── Records shown
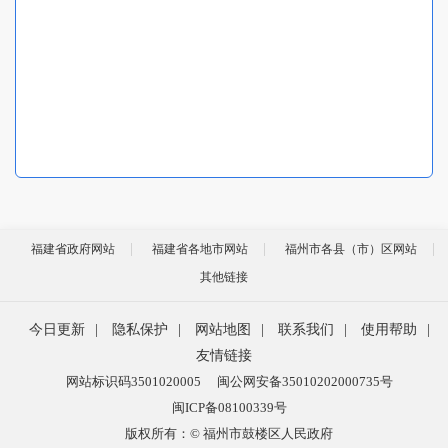
福建省政府网站
福建省各地市网站
福州市各县（市）区网站
其他链接
今日更新
|
隐私保护
|
网站地图
|
联系我们
|
使用帮助
|
友情链接
网站标识码3501020005
闽公网安备35010202000735号
闽ICP备08100339号
版权所有：© 福州市鼓楼区人民政府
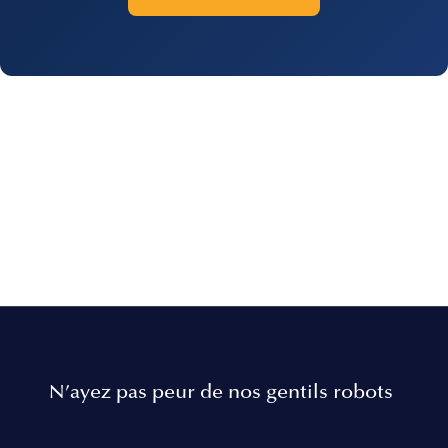
N’ayez pas peur de nos gentils robots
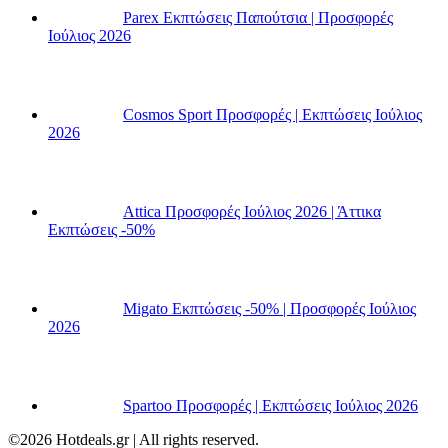
Parex Εκπτώσεις Παπούτσια | Προσφορές
Ιούλιος 2026
Cosmos Sport Προσφορές | Εκπτώσεις Ιούλιος
2026
Attica Προσφορές Ιούλιος 2026 | Άττικα
Εκπτώσεις -50%
Migato Εκπτώσεις -50% | Προσφορές Ιούλιος
2026
Spartoo Προσφορές | Εκπτώσεις Ιούλιος 2026
©2026 Hotdeals.gr | All rights reserved.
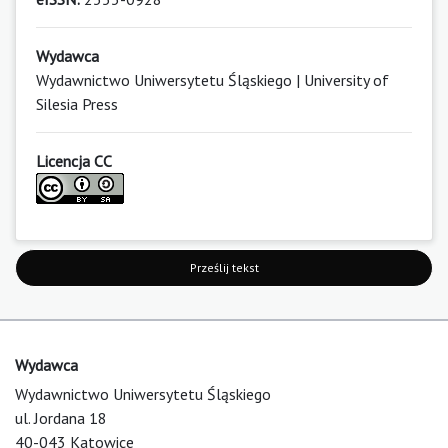
Wydawca
Wydawnictwo Uniwersytetu Śląskiego | University of
Silesia Press
Licencja CC
Prześlij tekst
Wydawca
Wydawnictwo Uniwersytetu Śląskiego
ul. Jordana 18
40-043 Katowice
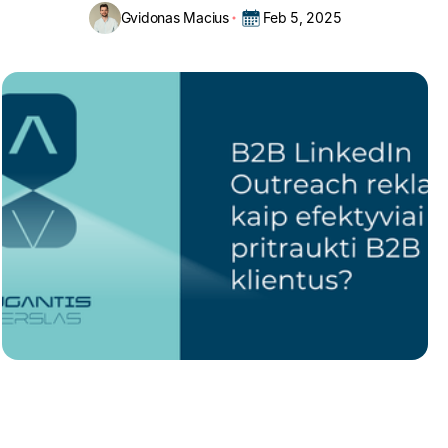
Gvidonas Macius
Feb 5, 2025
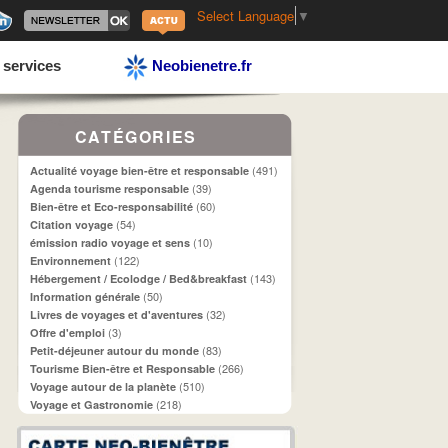
Select Language
▼
 services
Neobienetre.fr
CATÉGORIES
(491)
Actualité voyage bien-être et responsable
(39)
Agenda tourisme responsable
(60)
Bien-être et Eco-responsabilité
(54)
Citation voyage
(10)
émission radio voyage et sens
(122)
Environnement
(143)
Hébergement / Ecolodge / Bed&breakfast
(50)
Information générale
(32)
Livres de voyages et d'aventures
(3)
Offre d'emploi
(83)
Petit-déjeuner autour du monde
(266)
Tourisme Bien-être et Responsable
(510)
Voyage autour de la planète
(218)
Voyage et Gastronomie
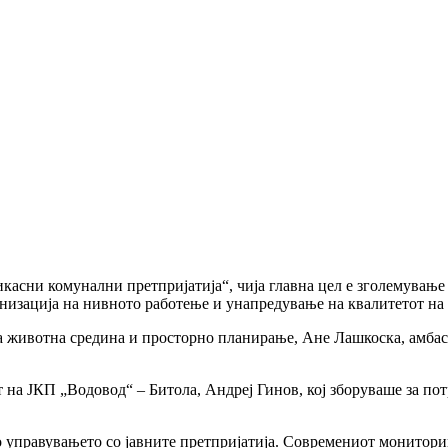
касни комунални претпријатија“, чија главна цел е зголемување
низација на нивното работење и унапредување на квалитетот на у
а животна средина и просторно планирање, Ане Лашкоска, амбас
 на ЈКП „Водовод“ – Битола, Андреј Гинов, кој зборуваше за по
о управувањето со јавните претпријатија. Современиот монитор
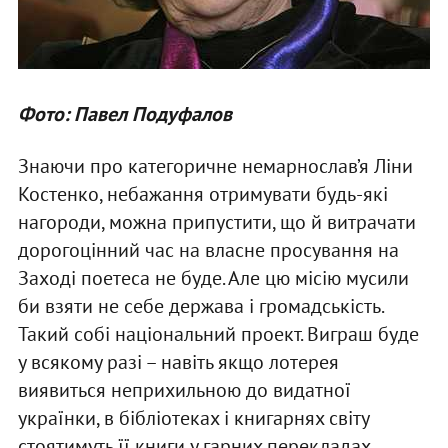
Фото: Павел Подуфалов
Знаючи про категоричне немарнослав’я Ліни
Костенко, небажання отримувати будь-які
нагороди, можна припустити, що й витрачати
дорогоцінний час на власне просування на
Заході поетеса не буде. Але цю місію мусили
би взяти не себе держава і громадськість.
Такий собі національний проект. Виграш буде
у всякому разі – навіть якщо лотерея
виявиться неприхильною до видатної
українки, в бібліотеках і книгарнях світу
стоятимуть її книги у гарних перекладах.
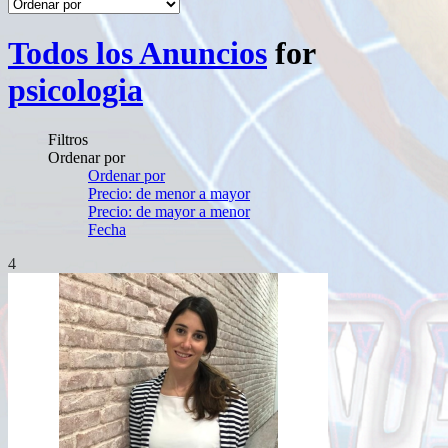
Todos los Anuncios
for
psicologia
Filtros
Ordenar por
Ordenar por
Precio: de menor a mayor
Precio: de mayor a menor
Fecha
4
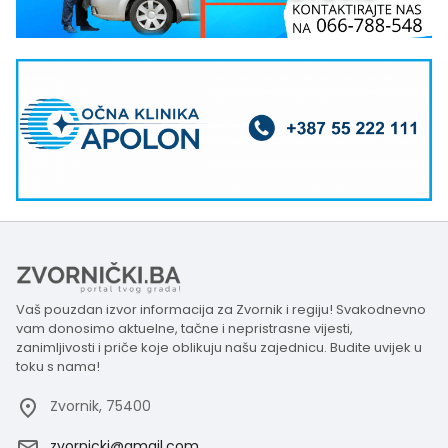
Vaš pouzdan izvor informacija za Zvornik i regiju! Svakodnevno
vam donosimo aktuelne, tačne i nepristrasne vijesti,
zanimljivosti i priče koje oblikuju našu zajednicu. Budite uvijek u
toku s nama!
Zvornik, 75400
zvornicki@gmail.com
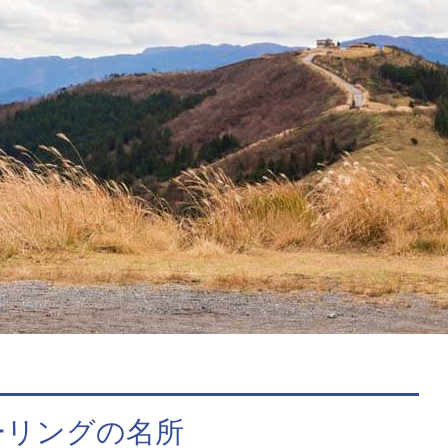
ーリングの名所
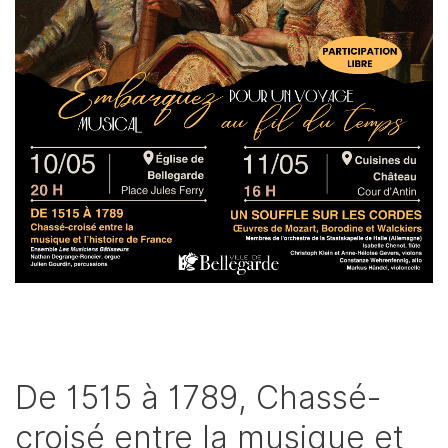
De 1515 à 1789, Chassé-
croisé entre la musique et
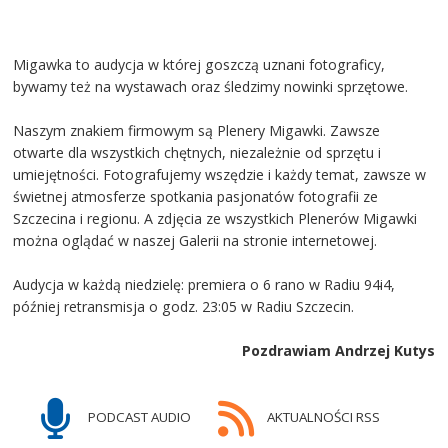
Migawka to audycja w której goszczą uznani fotograficy,
bywamy też na wystawach oraz śledzimy nowinki sprzętowe.
Naszym znakiem firmowym są Plenery Migawki. Zawsze
otwarte dla wszystkich chętnych, niezależnie od sprzętu i
umiejętności. Fotografujemy wszędzie i każdy temat, zawsze w
świetnej atmosferze spotkania pasjonatów fotografii ze
Szczecina i regionu. A zdjęcia ze wszystkich Plenerów Migawki
można oglądać w naszej Galerii na stronie internetowej.
Audycja w każdą niedzielę: premiera o 6 rano w Radiu 94i4,
później retransmisja o godz. 23:05 w Radiu Szczecin.
Pozdrawiam Andrzej Kutys
PODCAST AUDIO
AKTUALNOŚCI RSS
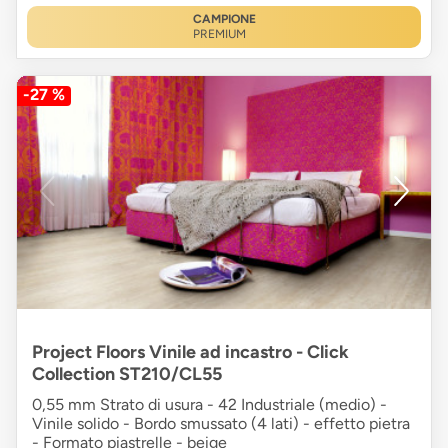
CAMPIONE
PREMIUM
-27 %
Project Floors Vinile ad incastro - Click
Collection ST210/CL55
0,55 mm Strato di usura - 42 Industriale (medio) -
Vinile solido - Bordo smussato (4 lati) - effetto pietra
- Formato piastrelle - beige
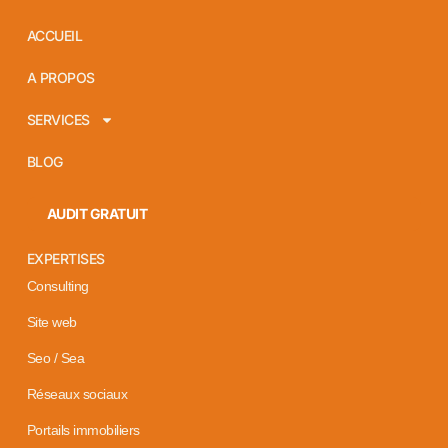
ACCUEIL
A PROPOS
SERVICES
BLOG
AUDIT GRATUIT
EXPERTISES
Consulting
Site web
Seo / Sea
Réseaux sociaux
Portails immobiliers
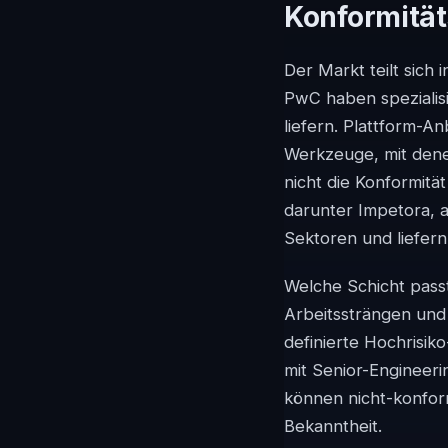
Konformität
Der Markt teilt sich
PwC haben speziali
liefern. Plattform-A
Werkzeuge, mit dene
nicht die Konformitä
darunter Impetora, 
Sektoren und liefer
Welche Schicht passt
Arbeitssträngen und 
definierte Hochrisiko
mit Senior-Engineer
können nicht-konform
Bekanntheit.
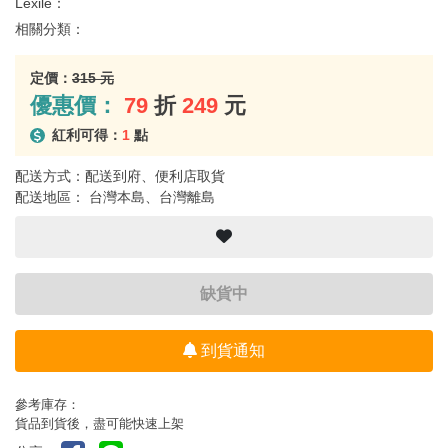
Lexile：
相關分類：
定價：
315 元
優惠價：
79
折
249
元
紅利可得：
1
點
配送方式：配送到府、便利店取貨
配送地區： 台灣本島、台灣離島
缺貨中
到貨通知
參考庫存：
貨品到貨後，盡可能快速上架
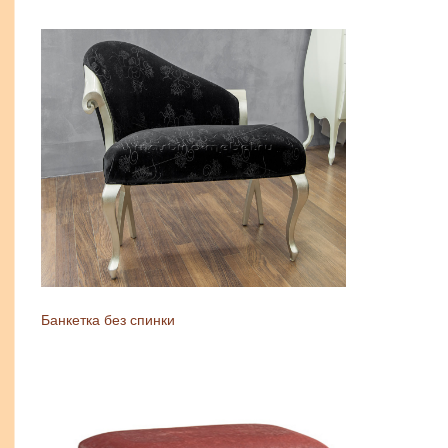
Банкетка без спинки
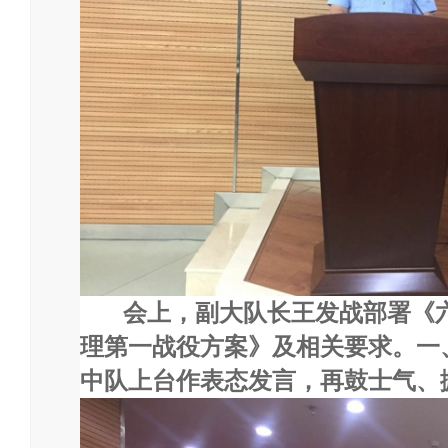
会上，副大队长王发战部署《
理第一战役方案》及相关要求。一
中队上台作表态发言，再鼓士气、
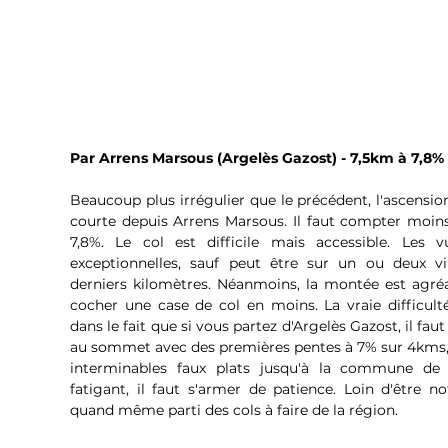
Par Arrens Marsous (Argelès Gazost) - 7,5km à 7,8%
Beaucoup plus irrégulier que le précédent, l'ascension 
courte depuis Arrens Marsous. Il faut compter moins
7,8%. Le col est difficile mais accessible. Les 
exceptionnelles, sauf peut être sur un ou deux vi
derniers kilomètres. Néanmoins, la montée est agréa
cocher une case de col en moins. La vraie difficulté
dans le fait que si vous partez d'Argelès Gazost, il faut
au sommet avec des premières pentes à 7% sur 4kms, 
interminables faux plats jusqu'à la commune de d
fatigant, il faut s'armer de patience. Loin d'être notr
quand même parti des cols à faire de la région.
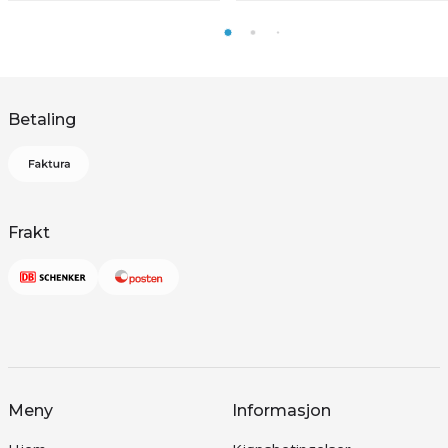
Betaling
Frakt
Meny
Informasjon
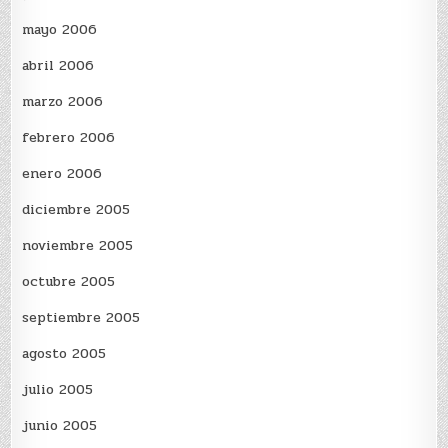
mayo 2006
abril 2006
marzo 2006
febrero 2006
enero 2006
diciembre 2005
noviembre 2005
octubre 2005
septiembre 2005
agosto 2005
julio 2005
junio 2005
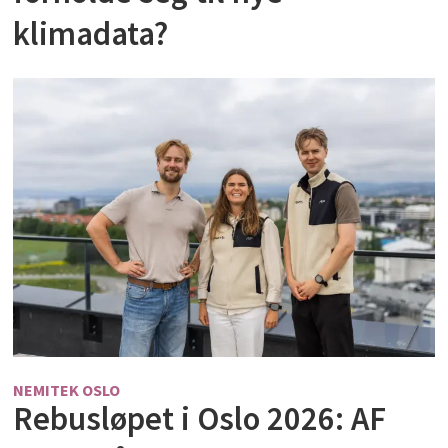
klimadata?
NEMITEK OSLO
Rebusløpet i Oslo 2026: AF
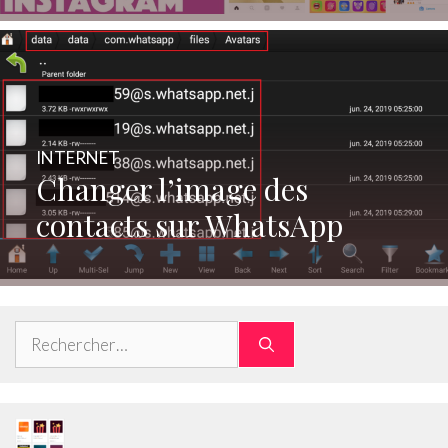
INTERNET
Changer l’image des
contacts sur WhatsApp
Rechercher :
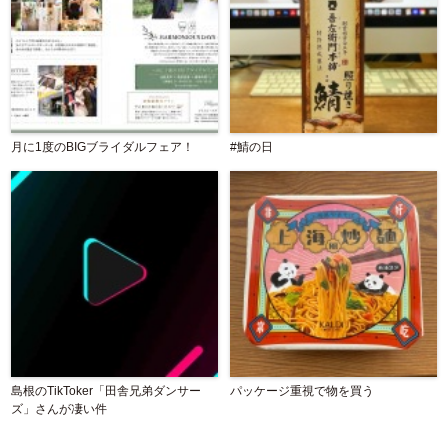
月に1度のBIGブライダルフェア！
#鯖の日
島根のTikToker「田舎兄弟ダンサー
パッケージ重視で物を買う
ズ」さんが凄い件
────
* [Exercise description]
Check each line above for the word "Προσφορές" and give the number of lines that have it, nothing else.

* [Solution to the exercise]
5